A alta fidelidade de as fêmeas ao local de nascimento seria outro motivo para explicar a presença de estoques distintos da espécie no Atlântico Ocidental. “Não só verificamos que a tendência de filopatria, ou seja, a chance das fêmeas retornarem ao local de nascimento, para ter os filhotes é muito maior do que se pensava, como percebemos que há uma grande diferenciação entre populações de pontos relativamente próximos”, apontou.
Segundo ele, essas características seriam responsáveis pela diferenciação genética nessas áreas. Além disso, a continuidade da pesquisa de doutorado busca também entender melhor a movimentação dos machos.
“Mostramos que existe diferenciação entre as populações do tubarão-martelo S. lewini não somente entre os oceanos, como já havia sido publicado, mas também em menor escala, entre áreas relativamente próximas. Observamos que dentro de um mesmo oceano, no caso o Atlântico, se encontram populações geneticamente bastante distintas”, disse Pinhal.
Ameaça
O estudo destaca que as espécies de tubarão-martelo são alvo da pesca predatória. As barbatanas chegam a custar de 20 a 30 vezes do mais que o quilo da carne do animal. Hong Kong é o principal comércio mundial de barbatanas, mas a prática está disseminada em todo o mundo.
“O problema é a falta de fiscalização da pesca e do comércio do pescado. Os pescadores empregam o finning, método em que o animal é capturado e, depois de cortadas as barbatanas, é jogado no mar ainda vivo. Como não consegue mais nadar, agoniza até a morte”, contou Pinhal.
No artigo publicado, os pesquisadores concluíram, a partir da análise da região controle do DNA mitocondrial (mtCR), que 21% das barbatanas analisadas eram provenientes do Atlântico Ocidental, região onde o tubarão-martelo já entrou na lista de espécies consideradas “em perigo”, segundo a União Internacional para Conservação da Natureza (IUCN). De acordo com o biólogo, é a primeira vez que um estudo conseguiu determinar a origem geográfica de barbatanas utilizando o DNA.
De acordo com diversas pesquisas, o declínio global do tubarão-martelo já o coloca como uma espécie em perigo de extinção. “Na costa brasileira, como temos verificado que há falta de peixes, os pescadores têm capturado e aproveitado também a carne. Podemos dizer que a prática do finning caminha para não ocorrer mais, porque estão tentando aproveitar tudo em função da queda nas pescarias tradicionais, ou seja, de outras espécies que eram comumente comercializadas”, disse Pinhal.

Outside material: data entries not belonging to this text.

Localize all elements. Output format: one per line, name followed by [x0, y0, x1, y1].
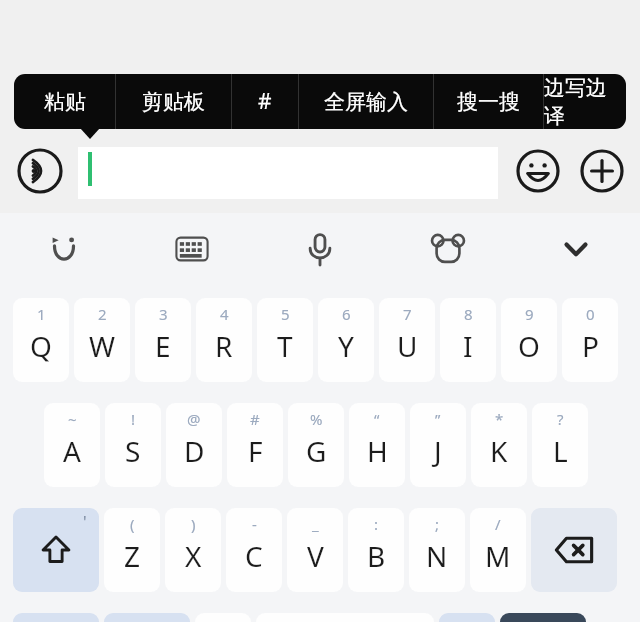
staticText: 边写边译 [544, 75, 626, 129]
staticText: W [89, 327, 116, 365]
staticText: I [463, 327, 473, 365]
button[interactable]: # [232, 74, 298, 129]
button[interactable]: 8 [440, 298, 496, 382]
button[interactable]: Hide keyboard [512, 213, 640, 285]
button[interactable] [104, 613, 190, 622]
staticText: 剪贴板 [142, 89, 205, 115]
staticText: P [582, 327, 599, 365]
staticText: 9 [525, 304, 534, 324]
staticText: % [310, 409, 323, 429]
staticText: K [490, 432, 508, 470]
button[interactable]: 3 [135, 298, 191, 382]
button[interactable]: 0 [562, 298, 618, 382]
button[interactable]: 搜一搜 [434, 74, 543, 129]
staticText: Z [124, 537, 141, 575]
staticText: : [374, 514, 379, 534]
staticText: 7 [403, 304, 412, 324]
staticText: ( [130, 514, 135, 534]
button[interactable]: / [470, 508, 526, 592]
button[interactable] [500, 613, 586, 622]
staticText: U [397, 327, 418, 365]
staticText: Q [30, 327, 52, 365]
button[interactable]: 1 [13, 298, 69, 382]
button[interactable]: ? [532, 403, 588, 487]
staticText: C [245, 537, 263, 575]
staticText: S [125, 432, 141, 470]
staticText: ? [557, 409, 564, 429]
button[interactable]: 剪贴板 [116, 74, 231, 129]
button[interactable]: Emoji [512, 145, 564, 197]
button[interactable]: * [471, 403, 527, 487]
button[interactable]: @ [166, 403, 222, 487]
staticText: L [553, 432, 568, 470]
staticText: E [155, 327, 171, 365]
button[interactable]: ” [410, 403, 466, 487]
staticText: N [426, 537, 448, 575]
staticText: ) [191, 514, 196, 534]
staticText: A [63, 432, 81, 470]
staticText: X [185, 537, 202, 575]
button[interactable]: 粘贴 [14, 74, 115, 129]
staticText: 6 [342, 304, 351, 324]
staticText: ~ [68, 409, 77, 429]
staticText: # [250, 409, 260, 429]
button[interactable]: ! [105, 403, 161, 487]
button[interactable]: 7 [379, 298, 435, 382]
staticText: 4 [220, 304, 229, 324]
staticText: 搜一搜 [457, 89, 520, 115]
button[interactable]: : [348, 508, 404, 592]
staticText: * [495, 409, 504, 429]
staticText: “ [374, 409, 380, 429]
staticText: O [518, 327, 540, 365]
button[interactable]: 5 [257, 298, 313, 382]
button[interactable]: ; [409, 508, 465, 592]
button[interactable]: Switch keyboard [128, 213, 256, 285]
button[interactable]: 9 [501, 298, 557, 382]
button[interactable]: Backspace [531, 508, 617, 592]
staticText: 全屏输入 [324, 89, 408, 115]
staticText: 2 [98, 304, 107, 324]
staticText: G [306, 432, 327, 470]
staticText: 粘贴 [44, 89, 86, 115]
button[interactable]: Shift [13, 508, 99, 592]
staticText: V [307, 537, 324, 575]
staticText: @ [187, 409, 201, 429]
button[interactable]: - [226, 508, 282, 592]
staticText: 1 [37, 304, 46, 324]
button[interactable]: Emoticons [0, 213, 128, 285]
staticText: 5 [281, 304, 290, 324]
button[interactable]: Voice input [256, 213, 384, 285]
staticText: T [277, 327, 293, 365]
button[interactable]: 边写边译 [544, 74, 626, 129]
staticText: 3 [159, 304, 168, 324]
staticText: ' [83, 511, 87, 533]
button[interactable]: Add [576, 145, 628, 197]
button[interactable]: “ [349, 403, 405, 487]
staticText: / [495, 514, 501, 534]
staticText: - [252, 514, 257, 534]
button[interactable]: ) [165, 508, 221, 592]
button[interactable]: 全屏输入 [299, 74, 433, 129]
staticText: # [258, 87, 272, 116]
button[interactable] [78, 147, 498, 199]
button[interactable]: ~ [44, 403, 100, 487]
button[interactable]: 4 [196, 298, 252, 382]
staticText: ! [131, 409, 136, 429]
staticText: 8 [464, 304, 473, 324]
button[interactable] [439, 613, 495, 622]
staticText: R [215, 327, 233, 365]
button[interactable]: _ [287, 508, 343, 592]
staticText: ” [435, 409, 441, 429]
button[interactable]: % [288, 403, 344, 487]
button[interactable]: # [227, 403, 283, 487]
button[interactable] [13, 613, 99, 622]
button[interactable]: 6 [318, 298, 374, 382]
button[interactable]: Voice input [14, 145, 66, 197]
button[interactable]: Baidu input [384, 213, 512, 285]
staticText: H [367, 432, 388, 470]
button[interactable]: 2 [74, 298, 130, 382]
button[interactable]: ( [104, 508, 160, 592]
staticText: ; [435, 514, 440, 534]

Segundo ele, as análises de DNA estão contribuindo significativamente para o conhecimento acerca da distribuição e da saúde das populações de espécies marinhas criticamente ameaçadas.
“Os tubarões são particularmente sensíveis à exploração excessiva em função de apresentarem crescimento lento, maturidade sexual tardia e baixa fecundidade relativa, características biológicas que os aproximam dos mamíferos”, destacou.
O pesquisador ressalta que o trabalho tem como meta fornecer mecanismos que possibilitem a adoção de medidas para o adequado manejo e conservação dessas espécies de peixes.
O grupo pretende utilizar dados publicados no artigo para propor medidas de proteção na Convention on Internacional Trade in Endangered Species, que será realizada em março de 2010 no Qatar.
O artigo Tracking the fin trade: genetic stock identification in western Atlantic scalloped hammerhead sharks Sphyrna lewini, de Demian D. Chapman, Danillo Pinhal e Mahmood S. Shivji, pode ser lido em www.int-res.com/abstracts/esr/forensic/pp9.